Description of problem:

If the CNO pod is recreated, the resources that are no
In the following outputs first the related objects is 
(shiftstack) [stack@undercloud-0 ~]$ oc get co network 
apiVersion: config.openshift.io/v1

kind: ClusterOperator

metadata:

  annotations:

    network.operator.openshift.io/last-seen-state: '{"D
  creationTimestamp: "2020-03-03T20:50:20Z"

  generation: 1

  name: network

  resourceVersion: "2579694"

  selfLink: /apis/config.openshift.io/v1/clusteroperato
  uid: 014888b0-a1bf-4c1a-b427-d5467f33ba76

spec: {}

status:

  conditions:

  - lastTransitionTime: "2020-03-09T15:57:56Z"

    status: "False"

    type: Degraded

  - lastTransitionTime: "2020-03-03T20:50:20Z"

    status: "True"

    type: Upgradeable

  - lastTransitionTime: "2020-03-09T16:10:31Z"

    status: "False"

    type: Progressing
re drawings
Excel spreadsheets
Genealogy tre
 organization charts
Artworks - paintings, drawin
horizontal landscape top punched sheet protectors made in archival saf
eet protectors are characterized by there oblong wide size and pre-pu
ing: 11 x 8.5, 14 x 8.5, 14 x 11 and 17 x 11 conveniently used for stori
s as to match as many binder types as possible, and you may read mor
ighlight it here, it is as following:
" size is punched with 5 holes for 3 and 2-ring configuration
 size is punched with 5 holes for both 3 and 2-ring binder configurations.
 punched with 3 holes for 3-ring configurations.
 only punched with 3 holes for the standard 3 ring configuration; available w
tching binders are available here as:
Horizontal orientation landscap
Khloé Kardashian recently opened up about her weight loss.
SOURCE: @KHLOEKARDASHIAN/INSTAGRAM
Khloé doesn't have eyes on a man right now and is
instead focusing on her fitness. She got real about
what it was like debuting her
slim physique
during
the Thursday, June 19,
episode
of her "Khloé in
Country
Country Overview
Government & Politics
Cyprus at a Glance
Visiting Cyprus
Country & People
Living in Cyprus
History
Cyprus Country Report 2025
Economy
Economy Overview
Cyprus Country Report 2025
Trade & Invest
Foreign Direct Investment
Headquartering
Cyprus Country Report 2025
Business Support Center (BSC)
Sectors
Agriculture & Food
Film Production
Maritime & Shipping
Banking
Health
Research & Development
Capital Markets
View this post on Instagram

> **What the task asks**: Set down the complete listing once more, exactly as it appears.

> **Your response**:
Description of problem:

If the CNO pod is recreated, the resources that are no
In the following outputs first the related objects is 
(shiftstack) [stack@undercloud-0 ~]$ oc get co network 
apiVersion: config.openshift.io/v1

kind: ClusterOperator

metadata:

  annotations:

    network.operator.openshift.io/last-seen-state: '{"D
  creationTimestamp: "2020-03-03T20:50:20Z"

  generation: 1

  name: network

  resourceVersion: "2579694"

  selfLink: /apis/config.openshift.io/v1/clusteroperato
  uid: 014888b0-a1bf-4c1a-b427-d5467f33ba76

spec: {}

status:

  conditions:

  - lastTransitionTime: "2020-03-09T15:57:56Z"

    status: "False"

    type: Degraded

  - lastTransitionTime: "2020-03-03T20:50:20Z"

    status: "True"

    type: Upgradeable

  - lastTransitionTime: "2020-03-09T16:10:31Z"

    status: "False"

    type: Progressing
re drawings
Excel spreadsheets
Genealogy tre
 organization charts
Artworks - paintings, drawin
horizontal landscape top punched sheet protectors made in archival saf
eet protectors are characterized by there oblong wide size and pre-pu
ing: 11 x 8.5, 14 x 8.5, 14 x 11 and 17 x 11 conveniently used for stori
s as to match as many binder types as possible, and you may read mor
ighlight it here, it is as following:
" size is punched with 5 holes for 3 and 2-ring configuration
 size is punched with 5 holes for both 3 and 2-ring binder configurations.
 punched with 3 holes for 3-ring configurations.
 only punched with 3 holes for the standard 3 ring configuration; available w
tching binders are available here as:
Horizontal orientation landscap
Khloé Kardashian recently opened up about her weight loss.
SOURCE: @KHLOEKARDASHIAN/INSTAGRAM
Khloé doesn't have eyes on a man right now and is
instead focusing on her fitness. She got real about
what it was like debuting her
slim physique
during
the Thursday, June 19,
episode
of her "Khloé in
Country
Country Overview
Government & Politics
Cyprus at a Glance
Visiting Cyprus
Country & People
Living in Cyprus
History
Cyprus Country Report 2025
Economy
Economy Overview
Cyprus Country Report 2025
Trade & Invest
Foreign Direct Investment
Headquartering
Cyprus Country Report 2025
Business Support Center (BSC)
Sectors
Agriculture & Food
Film Production
Maritime & Shipping
Banking
Health
Research & Development
Capital Markets
View this post on Instagram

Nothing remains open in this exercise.